The companies operating 10 new wells disclosed the figures earlier this month. The average production rate at the 10 wells is roughly a third what would be needed to reach Kasich’s revenue estimates, according to a report published Thursday by Matt Mayer, founder of a conservative think tank called Opportunity Ohio.
“It’s concerning that a group like Opportunity Ohio could become so co-opted by liberal thinking that they would oppose an income tax cut for Ohioans,” Kasich spokesman Rob Nichols said.
The Republican governor’s revenue projections are based on projections by the Ohio Shale Coalition, which advocates for shale gas and affordable energy, that new wells will produce an average of roughly 90,000 barrels of oil in their first year, and decline thereafter.
Of the 10 wells whose production figures have been made public, only one is close to that range, at a projected annual production of 73,730 barrels of oil. The other nine wells were on pace for an average of 22,371 barrels, according to Mayer’s report.
He was working with figures disclosed earlier this month in quarterly earnings reports and earnings calls.
Mayer reports that only 14 wells were online as of July 1. Kasich’s projections count on 172 wells online this year.
Mayer’s report follows a critical article by The Associated Press earlier this month, which reported that Kasich’s estimates that one energy company could generate as much as $1 trillion in revenue were “an exorbitant overestimate.”

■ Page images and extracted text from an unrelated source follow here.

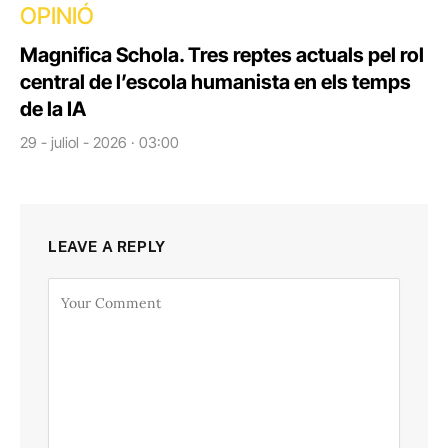
OPINIÓ
Magnifica Schola. Tres reptes actuals pel rol
central de l’escola humanista en els temps
de la IA
29 - juliol - 2026 · 03:00
LEAVE A REPLY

The AP noted that the figure “represents more than four times U.S. oil production last year. Viewed another way, every drop of oil produced in America for the next four years will be worth roughly $800 billion, based on current prices and production rates.”
With proceeds from the severance tax on energy production, Kasich plans to fund a small income tax cut for Ohio residents before he runs for re-election. The severance tax amounts to a 2.7 percent surtax on revenue, not profit, and is paid in addition to income and other taxes. Kasich’s proposal is to use the new taxes to fund an across-the-board income tax cut for Ohioans.
Under current tax law, shale development economic activity is projected to produce some $476 million in annual tax revenue by 2014, according to the Ohio Shale Coalition. That’s compared with $16.5 million paid in 2011.
The severance tax would be on top of that; it’s projected at $442 million by 2014 and up to $1 billion by 2016.
While actual production has proven lower than estimates, early drilling costs are almost twice as high as Kasich’s estimates, Mayer writes. If those figures hold, Mayer projects that “the average state income tax cut Ohioans will receive won’t happen for at least four years and the amount will be roughly $16, enough for a large pizza with a few toppings from your local pizza shop.”
Eventually, the Utica Shale formation in eastern Ohio should prove a major boom for the economy.
The current industry estimates are $23 billion in total output and sales by 2015, as well as 204,000 new jobs. The largest 16 companies have leased around 4 million acres for drilling in eastern Ohio, according to the Akron Beacon Journal.